IFB125: Using the Bid-Ask Spread to Buy Zero Commission Stocks (over ETFs)

The Investing for Beginners Podcast - Your Path to Financial Freedom - Podcast autorstwa Andrew Sather and Dave Ahern

Kategorie:


Announcer:                        00:00                     You’re
tuned in to the Investing
for Beginners
podcast. Finally, step by step premium investment guidance
for beginners led by Andrew Sather and Dave Ahern. To decode industry jargon,
silence crippling confusion, and help you overcome emotions by looking at the
numbers, your path to financial freedom starts now.



Dave:                                    00:35                     All
right folks, we’ll welcome to the Investing for Beginners podcast episode 125
tonight. Andrew and I are going to continue our ongoing discussion about the no
commission news that hit the stock market last week, and we had some other
additional thoughts that we wanted to share with you about a couple of
different topics.
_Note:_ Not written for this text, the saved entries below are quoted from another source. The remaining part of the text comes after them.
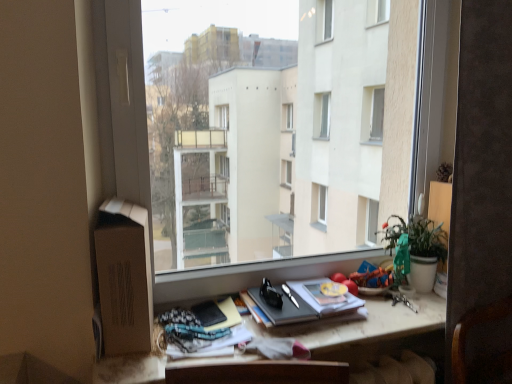 Identify the location of free space above matte wooden desk at center (from a real-world perspective). coord(304,326). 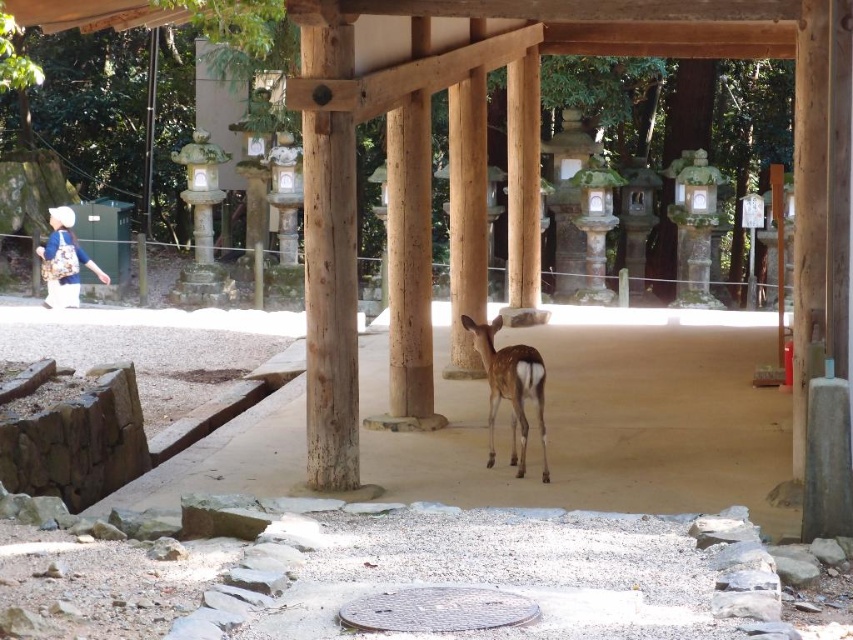 Which is below, natural wood pillar at center or brown glossy deer at center?

brown glossy deer at center is below.

Measure the distance from natural wood pillar at center to brown glossy deer at center.

natural wood pillar at center and brown glossy deer at center are 4.73 feet apart.

Is point (357, 333) more distant than point (548, 472)?

No, (357, 333) is closer to viewer.

Where is `natural wood pillar at center`? The width and height of the screenshot is (853, 640). natural wood pillar at center is located at coordinates (329, 262).

Does brown glossy deer at center appear on the right side of matte blue backpack at left?

Correct, you'll find brown glossy deer at center to the right of matte blue backpack at left.

Who is positioned more to the right, brown glossy deer at center or matte blue backpack at left?

From the viewer's perspective, brown glossy deer at center appears more on the right side.

Is point (521, 342) more distant than point (45, 298)?

No, it is in front of (45, 298).

Where is `brown glossy deer at center`? The width and height of the screenshot is (853, 640). brown glossy deer at center is located at coordinates (509, 388).

Which is behind, point (341, 301) or point (45, 248)?

Point (45, 248)

Who is lower down, natural wood pillar at center or matte blue backpack at left?

natural wood pillar at center is below.

The height and width of the screenshot is (640, 853). Find the location of `natural wood pillar at center`. natural wood pillar at center is located at coordinates (329, 262).

The width and height of the screenshot is (853, 640). I want to click on natural wood pillar at center, so click(x=329, y=262). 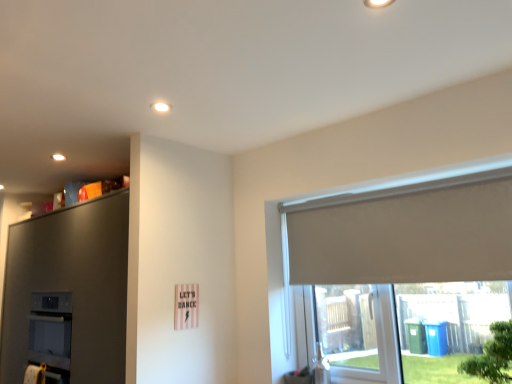 Question: From a real-world perspective, is green leafy tree at lower right physically above white roller blind at right?

Choices:
 (A) yes
 (B) no

Answer: (B)

Question: Is green leafy tree at lower right wider than white roller blind at right?

Choices:
 (A) yes
 (B) no

Answer: (A)

Question: Can you confirm if green leafy tree at lower right is taller than white roller blind at right?

Choices:
 (A) no
 (B) yes

Answer: (A)

Question: Does green leafy tree at lower right have a smaller size compared to white roller blind at right?

Choices:
 (A) no
 (B) yes

Answer: (B)

Question: Is green leafy tree at lower right not inside white roller blind at right?

Choices:
 (A) yes
 (B) no

Answer: (A)

Question: Based on their sizes in the image, would you say white roller blind at right is bigger or smaller than green leafy tree at lower right?

Choices:
 (A) small
 (B) big

Answer: (B)

Question: Is point (468, 241) closer or farther from the camera than point (497, 375)?

Choices:
 (A) farther
 (B) closer

Answer: (A)

Question: From a real-world perspective, relative to green leafy tree at lower right, is white roller blind at right vertically above or below?

Choices:
 (A) below
 (B) above

Answer: (B)

Question: From their relative heights in the image, would you say white roller blind at right is taller or shorter than green leafy tree at lower right?

Choices:
 (A) tall
 (B) short

Answer: (A)

Question: From their relative heights in the image, would you say matte gray dresser at upper left is taller or shorter than white roller blind at right?

Choices:
 (A) tall
 (B) short

Answer: (A)

Question: From the image's perspective, is matte gray dresser at upper left located above or below white roller blind at right?

Choices:
 (A) below
 (B) above

Answer: (A)

Question: Choose the correct answer: Is matte gray dresser at upper left inside white roller blind at right or outside it?

Choices:
 (A) outside
 (B) inside

Answer: (A)

Question: Looking at the image, does matte gray dresser at upper left seem bigger or smaller compared to white roller blind at right?

Choices:
 (A) small
 (B) big

Answer: (B)

Question: From the image's perspective, relative to matte gray dresser at upper left, is green leafy tree at lower right above or below?

Choices:
 (A) above
 (B) below

Answer: (A)

Question: Visually, is green leafy tree at lower right positioned to the left or to the right of matte gray dresser at upper left?

Choices:
 (A) left
 (B) right

Answer: (B) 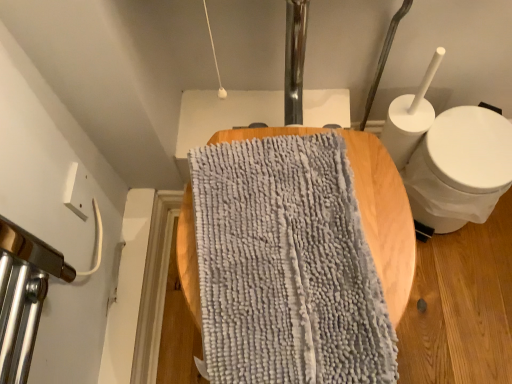 Question: Can you confirm if gray fuzzy bath towel at center is positioned to the left of white matte toilet at right?

Choices:
 (A) yes
 (B) no

Answer: (A)

Question: From the image's perspective, is gray fuzzy bath towel at center below white matte toilet at right?

Choices:
 (A) no
 (B) yes

Answer: (B)

Question: Is gray fuzzy bath towel at center outside white matte toilet at right?

Choices:
 (A) yes
 (B) no

Answer: (A)

Question: Is gray fuzzy bath towel at center facing towards white matte toilet at right?

Choices:
 (A) yes
 (B) no

Answer: (B)

Question: From the image's perspective, would you say gray fuzzy bath towel at center is positioned over white matte toilet at right?

Choices:
 (A) no
 (B) yes

Answer: (A)

Question: Does gray fuzzy bath towel at center have a greater height compared to white matte toilet at right?

Choices:
 (A) no
 (B) yes

Answer: (A)

Question: Is white matte toilet at right turned away from gray fuzzy bath towel at center?

Choices:
 (A) no
 (B) yes

Answer: (A)

Question: Is white matte toilet at right further to camera compared to gray fuzzy bath towel at center?

Choices:
 (A) no
 (B) yes

Answer: (B)

Question: Does white matte toilet at right have a lesser height compared to gray fuzzy bath towel at center?

Choices:
 (A) yes
 (B) no

Answer: (B)

Question: Considering the relative sizes of white matte toilet at right and gray fuzzy bath towel at center in the image provided, is white matte toilet at right thinner than gray fuzzy bath towel at center?

Choices:
 (A) no
 (B) yes

Answer: (B)

Question: From the image's perspective, is white matte toilet at right on top of gray fuzzy bath towel at center?

Choices:
 (A) no
 (B) yes

Answer: (B)

Question: Can you confirm if white matte toilet at right is smaller than gray fuzzy bath towel at center?

Choices:
 (A) no
 (B) yes

Answer: (A)

Question: Do you think white matte toilet at right is within gray fuzzy bath towel at center, or outside of it?

Choices:
 (A) inside
 (B) outside

Answer: (B) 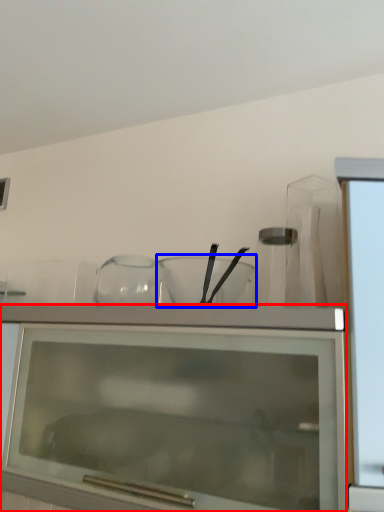 Question: Among these objects, which one is nearest to the camera, cabinetry (highlighted by a red box) or mixing bowl (highlighted by a blue box)?

Choices:
 (A) cabinetry
 (B) mixing bowl

Answer: (A) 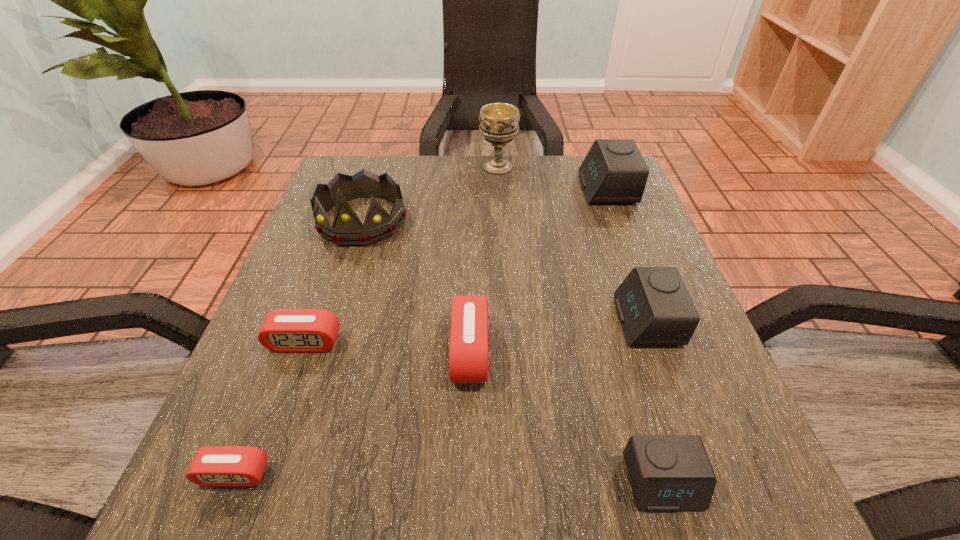 Locate an element on the screen. The image size is (960, 540). vacant space located 0.080m on the front-facing side of the second biggest pink alarm clock is located at coordinates (285, 397).

I want to click on free location located on the front-facing side of the nearest pink alarm clock, so click(212, 531).

At what (x,y) coordinates should I click in order to perform the action: click on chalice that is at the far edge. Please return your answer as a coordinate pair (x, y). Image resolution: width=960 pixels, height=540 pixels. Looking at the image, I should click on (498, 122).

You are a GUI agent. You are given a task and a screenshot of the screen. Output one action in this format:
    pyautogui.click(x=<x>, y=<y>)
    Task: Click on the tiara present at the far edge
    
    Given the screenshot: What is the action you would take?
    pyautogui.click(x=347, y=230)

In order to click on alarm clock located in the far edge section of the desktop in this screenshot , I will do `click(614, 171)`.

I want to click on tiara present at the left edge, so click(347, 230).

Find the location of a particular element. The image size is (960, 540). object located in the far left corner section of the desktop is located at coordinates (347, 230).

Identify the location of object located at the near left corner. (211, 466).

Find the location of a particular element. The image size is (960, 540). object that is at the far right corner is located at coordinates (614, 171).

You are a GUI agent. You are given a task and a screenshot of the screen. Output one action in this format:
    pyautogui.click(x=<x>, y=<y>)
    Task: Click on the object located in the near right corner section of the desktop
    The height and width of the screenshot is (540, 960).
    Given the screenshot: What is the action you would take?
    pyautogui.click(x=668, y=473) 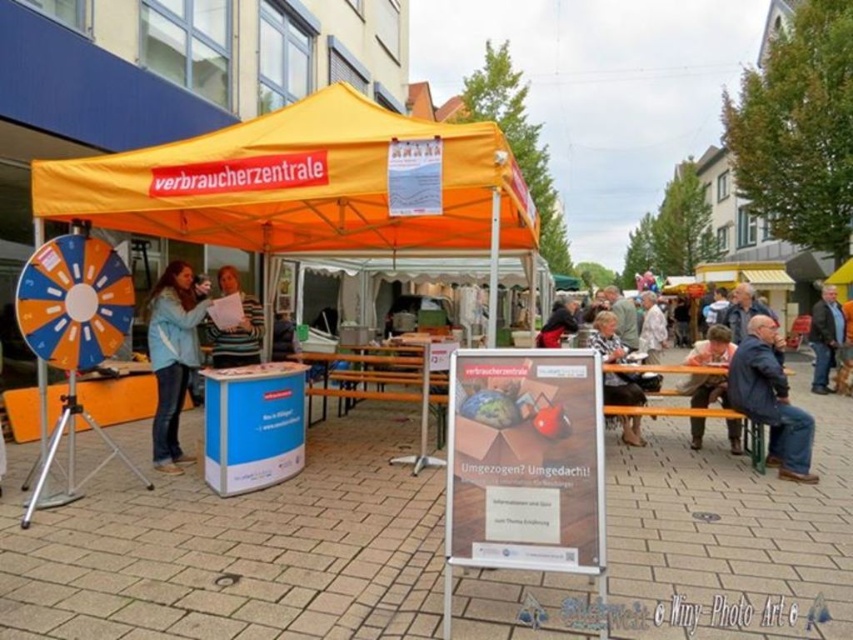 Question: Does dark brown leather jacket at right appear under light brown leather jacket at center?

Choices:
 (A) yes
 (B) no

Answer: (A)

Question: Does blue denim jacket at lower right appear over dark gray sweater at center?

Choices:
 (A) yes
 (B) no

Answer: (B)

Question: Which of the following is the farthest from the observer?

Choices:
 (A) (641, 323)
 (B) (184, 298)

Answer: (A)

Question: Which object appears closest to the camera in this image?

Choices:
 (A) blue denim jeans at lower right
 (B) light brown leather jacket at center
 (C) dark brown leather jacket at right

Answer: (A)

Question: Which object is positioned closest to the dark gray sweater at center?

Choices:
 (A) blue denim jacket at lower right
 (B) light brown leather jacket at center
 (C) orange fabric canopy at center
 (D) light blue denim jacket at center

Answer: (B)

Question: Can you confirm if blue denim jacket at lower right is positioned to the right of dark gray sweater at center?

Choices:
 (A) no
 (B) yes

Answer: (B) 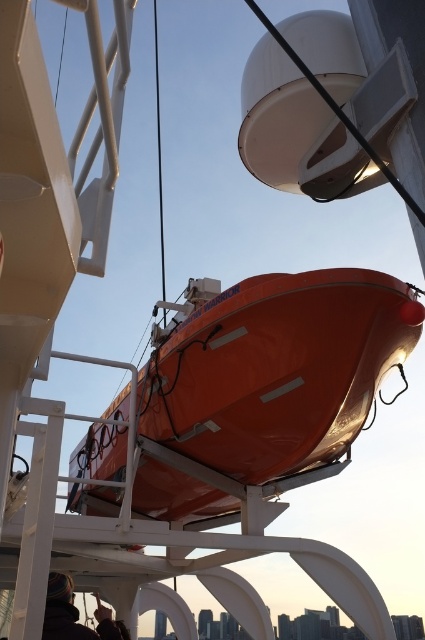 Between orange glossy boat at center and dark brown leather jacket at lower left, which one is positioned higher?

orange glossy boat at center is higher up.

Which is behind, point (209, 307) or point (67, 589)?

Point (209, 307)

Is point (186, 294) closer to viewer compared to point (70, 596)?

No, (186, 294) is further to viewer.

Identify the location of orange glossy boat at center. The image size is (425, 640). (265, 387). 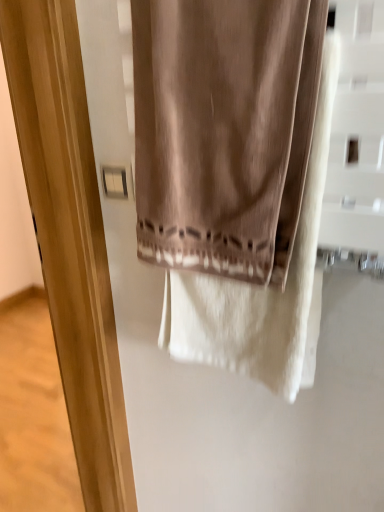 Question: Is point (306, 79) positioned closer to the camera than point (117, 174)?

Choices:
 (A) closer
 (B) farther

Answer: (A)

Question: From the image's perspective, is satin beige curtain at center positioned above or below white plastic light switch at upper left?

Choices:
 (A) below
 (B) above

Answer: (B)

Question: Which is farther from the white plastic light switch at upper left?

Choices:
 (A) matte wood screen door at center
 (B) satin beige curtain at center

Answer: (A)

Question: Which object is the farthest from the satin beige curtain at center?

Choices:
 (A) matte wood screen door at center
 (B) white plastic light switch at upper left

Answer: (A) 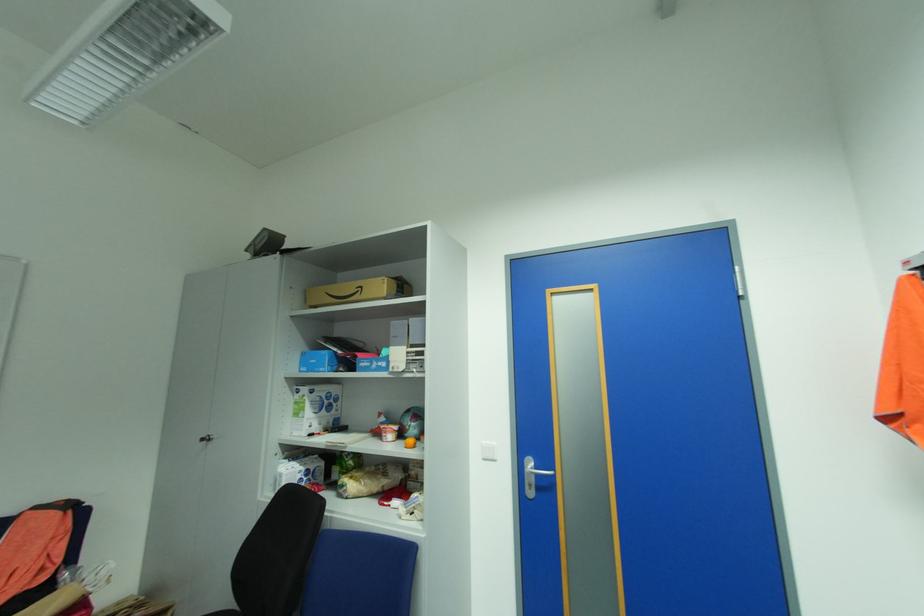 Image resolution: width=924 pixels, height=616 pixels. What do you see at coordinates (358, 291) in the screenshot?
I see `the cardboard box` at bounding box center [358, 291].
So the first one we’re going to talk about is something that
I broached with Andrew earlier this week, and we’ve talked a little bit about
it off air and we thought this would be something that might be of interest to
you guys and see if it was something that might help you with your investing.
So the thought that I had was, how is this going to affect ETFs? And the reason
why I thought that was because before when you would go on ally, for example,
and buy an ETF, let’s say a VOO, which is an ETF that tracks the top of P E an
S and P 500 has got 516 stocks, I believe.



Dave:                                    01:38                     So
it tracks the majority of the S and P plus a few extras. So what’s to stop you
from doing something a little bit different? So in the past, when you buy this
particular ETF on ally, you would pay four 95 for your trade like everybody did
for any other stock. And then, during the year, the ETF would also charge you a
fee to manage and operate the ETF for you. Now in this particular case, it’s a
0.3, so it’s quite small, but it’s; still, it’s money that is taken from your
returns at the end of the year. And so my thought was, is now that you don’t
have to pay that four 95, why would you pay for the commission on not the
commission, but why would you pay the management fee on the ETF? And my
thinking was is that you look at, when you look at an ETF, you can see a
breakdown of what it is that they are holding in that ETF.